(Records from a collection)
[Start of Attachment]
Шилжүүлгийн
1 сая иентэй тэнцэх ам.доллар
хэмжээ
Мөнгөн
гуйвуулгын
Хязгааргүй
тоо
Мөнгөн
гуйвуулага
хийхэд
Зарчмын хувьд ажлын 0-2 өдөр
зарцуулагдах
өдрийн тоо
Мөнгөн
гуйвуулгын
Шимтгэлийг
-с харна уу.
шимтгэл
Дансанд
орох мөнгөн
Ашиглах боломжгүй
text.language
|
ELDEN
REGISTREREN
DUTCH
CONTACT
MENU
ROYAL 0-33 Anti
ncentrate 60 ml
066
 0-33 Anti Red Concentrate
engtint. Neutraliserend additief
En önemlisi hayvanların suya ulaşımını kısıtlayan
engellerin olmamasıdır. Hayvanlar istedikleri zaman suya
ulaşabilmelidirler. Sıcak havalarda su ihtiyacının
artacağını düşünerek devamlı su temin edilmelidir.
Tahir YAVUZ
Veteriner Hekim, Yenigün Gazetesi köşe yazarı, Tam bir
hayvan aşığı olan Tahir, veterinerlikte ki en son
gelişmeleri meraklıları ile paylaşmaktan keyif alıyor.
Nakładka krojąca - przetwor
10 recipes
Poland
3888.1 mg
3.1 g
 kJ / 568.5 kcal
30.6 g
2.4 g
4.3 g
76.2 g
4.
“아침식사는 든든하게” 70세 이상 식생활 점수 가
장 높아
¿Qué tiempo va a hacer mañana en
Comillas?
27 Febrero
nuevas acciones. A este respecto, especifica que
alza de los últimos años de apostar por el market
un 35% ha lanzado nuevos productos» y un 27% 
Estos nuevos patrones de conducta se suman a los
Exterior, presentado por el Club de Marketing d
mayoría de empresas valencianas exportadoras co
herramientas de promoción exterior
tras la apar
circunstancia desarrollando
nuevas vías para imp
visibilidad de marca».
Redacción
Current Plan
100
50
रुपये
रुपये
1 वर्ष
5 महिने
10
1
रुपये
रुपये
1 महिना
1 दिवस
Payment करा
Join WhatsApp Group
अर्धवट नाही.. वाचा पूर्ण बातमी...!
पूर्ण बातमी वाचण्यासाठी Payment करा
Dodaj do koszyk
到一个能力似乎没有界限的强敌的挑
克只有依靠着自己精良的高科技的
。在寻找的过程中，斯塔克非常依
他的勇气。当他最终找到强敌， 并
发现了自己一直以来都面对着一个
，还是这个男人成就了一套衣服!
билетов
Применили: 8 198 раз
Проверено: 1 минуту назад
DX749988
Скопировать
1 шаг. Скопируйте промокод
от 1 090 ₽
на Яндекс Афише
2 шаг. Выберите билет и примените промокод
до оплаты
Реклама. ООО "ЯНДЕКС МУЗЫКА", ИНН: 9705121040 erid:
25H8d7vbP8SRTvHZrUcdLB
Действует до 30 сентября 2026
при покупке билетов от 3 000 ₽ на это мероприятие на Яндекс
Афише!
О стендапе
[End of Attachment]
→ **Work request**
Word for word, retype the lines from the one containing "25H8d7vbP8SRTvHZrUcdLB" through the final line of the data, including both ends and nothing more.

→ **Written response**
25H8d7vbP8SRTvHZrUcdLB
Действует до 30 сентября 2026
при покупке билетов от 3 000 ₽ на это мероприятие на Яндекс
Афише!
О стендапе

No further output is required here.